TASK
Look at every line of the material below and tally those containing "Ingénieur". Reply with the total alone.

START TASK MATERIAL

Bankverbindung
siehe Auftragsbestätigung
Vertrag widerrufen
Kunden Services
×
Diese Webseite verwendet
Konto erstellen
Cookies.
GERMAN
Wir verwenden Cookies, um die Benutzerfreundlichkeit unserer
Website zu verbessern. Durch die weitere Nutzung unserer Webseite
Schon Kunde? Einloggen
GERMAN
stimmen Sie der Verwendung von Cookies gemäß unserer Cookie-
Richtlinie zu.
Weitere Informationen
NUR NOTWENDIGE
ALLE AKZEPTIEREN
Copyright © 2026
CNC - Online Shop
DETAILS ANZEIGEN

END TASK MATERIAL
START TASK MATERIAL

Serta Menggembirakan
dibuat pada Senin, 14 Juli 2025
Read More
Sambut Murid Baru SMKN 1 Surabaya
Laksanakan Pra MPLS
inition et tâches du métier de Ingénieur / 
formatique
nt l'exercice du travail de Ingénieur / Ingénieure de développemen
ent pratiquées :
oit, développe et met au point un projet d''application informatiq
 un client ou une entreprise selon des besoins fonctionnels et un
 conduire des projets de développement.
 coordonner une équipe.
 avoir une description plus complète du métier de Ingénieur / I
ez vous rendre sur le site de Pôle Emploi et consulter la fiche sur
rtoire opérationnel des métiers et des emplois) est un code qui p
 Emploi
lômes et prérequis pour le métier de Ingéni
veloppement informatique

END TASK MATERIAL

ANSWER
3